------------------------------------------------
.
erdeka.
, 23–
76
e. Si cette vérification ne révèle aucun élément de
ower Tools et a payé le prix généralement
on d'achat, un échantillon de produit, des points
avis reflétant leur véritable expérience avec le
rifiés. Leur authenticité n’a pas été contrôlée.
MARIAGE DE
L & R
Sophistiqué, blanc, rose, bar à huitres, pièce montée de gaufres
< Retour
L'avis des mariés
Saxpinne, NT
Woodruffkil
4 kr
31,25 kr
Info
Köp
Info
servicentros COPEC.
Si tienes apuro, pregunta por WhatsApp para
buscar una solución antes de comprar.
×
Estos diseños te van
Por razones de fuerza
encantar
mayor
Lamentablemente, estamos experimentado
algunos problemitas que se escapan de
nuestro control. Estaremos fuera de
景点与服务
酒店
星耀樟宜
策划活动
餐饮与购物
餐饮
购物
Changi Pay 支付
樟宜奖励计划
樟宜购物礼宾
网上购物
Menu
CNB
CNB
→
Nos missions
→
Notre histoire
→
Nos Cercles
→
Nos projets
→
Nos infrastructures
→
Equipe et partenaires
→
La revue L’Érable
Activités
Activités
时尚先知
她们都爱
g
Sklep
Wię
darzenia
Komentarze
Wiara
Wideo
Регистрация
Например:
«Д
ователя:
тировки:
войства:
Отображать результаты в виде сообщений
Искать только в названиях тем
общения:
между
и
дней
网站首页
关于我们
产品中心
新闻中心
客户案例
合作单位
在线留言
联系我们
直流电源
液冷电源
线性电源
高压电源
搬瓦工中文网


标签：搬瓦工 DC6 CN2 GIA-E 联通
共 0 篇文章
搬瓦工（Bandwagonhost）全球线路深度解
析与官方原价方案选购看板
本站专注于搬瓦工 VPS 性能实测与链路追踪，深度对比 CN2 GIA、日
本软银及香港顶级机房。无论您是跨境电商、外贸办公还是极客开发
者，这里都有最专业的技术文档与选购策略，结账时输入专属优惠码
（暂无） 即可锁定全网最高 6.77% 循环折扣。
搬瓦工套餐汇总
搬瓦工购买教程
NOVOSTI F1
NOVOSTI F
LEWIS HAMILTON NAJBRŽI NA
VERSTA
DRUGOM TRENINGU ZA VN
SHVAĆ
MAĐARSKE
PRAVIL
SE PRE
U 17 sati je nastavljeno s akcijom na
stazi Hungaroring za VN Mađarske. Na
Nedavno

=== What is expected ===
Scan the material above for the word "avis", and copy every line in which it is found.

=== Answer below ===
avis reflétant leur véritable expérience avec le
L'avis des mariés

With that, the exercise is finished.